Orateur
Description
The Belle II experiment currently records data at the SuperKEKB e+e- collider, which holds the world luminosity record of 4.7x10^34 cm-2.s-1 and plans to push up to 6x10^35 cm-2 s-1. In such luminosity range for e+e- collisions, the inner detection layers should both cope with a hit rate dominated by beam-induced parasitic particles and provide minute tracking precision. A R&D program has been established to develop a new pixelated vertex detector (VTX), based on the most recent pixel detection technologies. The VTX strategy entails higher space-time granularity, lighter overall structure and services compared to the current operating VXD based on two different technologies.
The expected gains include more robustness against the machine background as well as higher vertexing and tracking performance.
The VTX design matches the current vertex detector radial acceptance, from 14 mm up to 140 mm. It includes 5 to 6 layers for an overall material budget lower than 3 % of X0. All layers are equipped with the same depleted monolithic active pixel sensors, OBELIX This contribution focuses mainly on the latest expected performances after the sensor design finalisation.
The first OBELIX sensor version is designed in the Tower 180 nm technology, which pixel matrix is derived from the TJ-Monopix2 sensor originally developed for the ATLAS experiment. Featuring a 33 µm pitch and a time over threshold digitisation over 7 bits, OBELIX time-stamps hits with a 50 ns binning.
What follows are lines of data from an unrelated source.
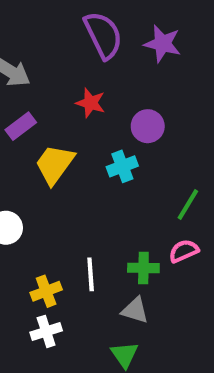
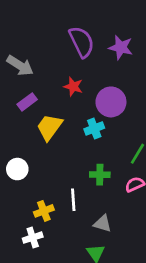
purple circle: (148, 126) -> (111, 102), size x1.4
green cross: (143, 268) -> (100, 175), moved
white cross: (46, 331) -> (33, 238), moved

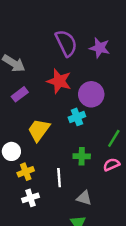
red star: (73, 87) -> (59, 81), size x1.5
yellow trapezoid: (49, 127) -> (39, 130), moved
yellow cross: (44, 211) -> (26, 172), moved
white cross: (33, 238) -> (30, 198), moved

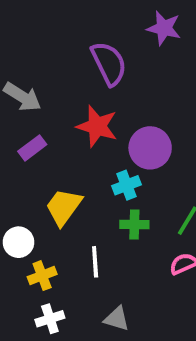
purple star: (100, 48) -> (164, 28), moved
green cross: (82, 156) -> (134, 224), moved
white line: (59, 178) -> (95, 262), moved
gray triangle: (84, 198) -> (117, 319), moved

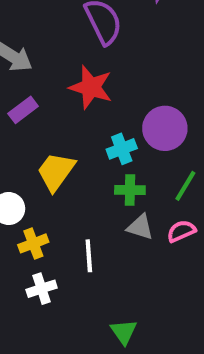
purple circle: (150, 148) -> (165, 128), moved
white line: (95, 262) -> (89, 256), moved
gray triangle: (117, 319) -> (140, 227), moved

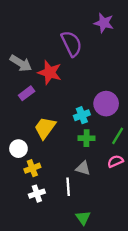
red star: (91, 87) -> (50, 72), moved
gray triangle: (140, 227) -> (83, 168), moved
white line: (89, 256) -> (68, 187), moved

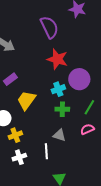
red star: (50, 72) -> (57, 59), moved
purple rectangle: (27, 93) -> (10, 79), moved

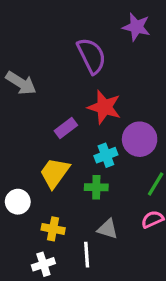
purple rectangle: (10, 79) -> (66, 128), moved
green cross: (62, 109) -> (96, 187), moved
yellow cross: (15, 135) -> (53, 229), moved, turned 32

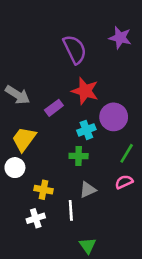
purple star: (136, 27) -> (120, 38), moved
gray arrow: (21, 83) -> (18, 95), moved
yellow trapezoid: (55, 173) -> (24, 139), moved
gray triangle: (108, 229) -> (88, 190), turned -42

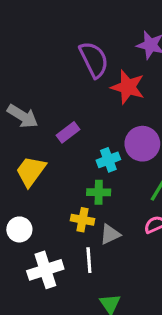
red star: (85, 91) -> (128, 87), moved
white circle: (15, 168) -> (19, 229), moved
yellow cross: (43, 190) -> (83, 220), moved
white cross: (36, 218) -> (45, 270), size x1.5

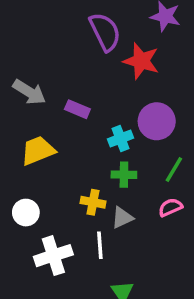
purple rectangle: (68, 132) -> (77, 109), turned 60
yellow trapezoid: (31, 171) -> (38, 151), turned 32
green cross: (99, 192) -> (124, 175), moved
The digital trigger logic matches the required 30 kHz average Belle II trigger rate with 10 µs trigger delay and a maximum hit rate of 120 MHz/cm2.
Two switchable additional features are intended for the outer layers coping with hit rates below 10 MHz/cm2. One corresponds to time stamping hits outside the matrix with 3 ns precision. The other provides continuous hit-information with 30 ns binning but with degraded position-precision for track-triggering. Recent simulations showing that the degraded spatial granularity can still lead to excellent track reconstruction efficiency will be discussed.
The radiation environment requires a tolerance to 5x10^14 1 MeV n_eq/cm2 and 1 MGy. In addition, the minimal material budget limits the cooling power and hence necessarily mean warm operation of the sensor, considering that its power dissipation is estimated to 200 mW/cm2 at the average hit rate of the inner layer.
We will review the latest characterisation of the TJ-Monopix2 forerunner sensor in beam after irradiation to assess the expected performance of the pixels and decide the tuning range of the OBELIX matrix.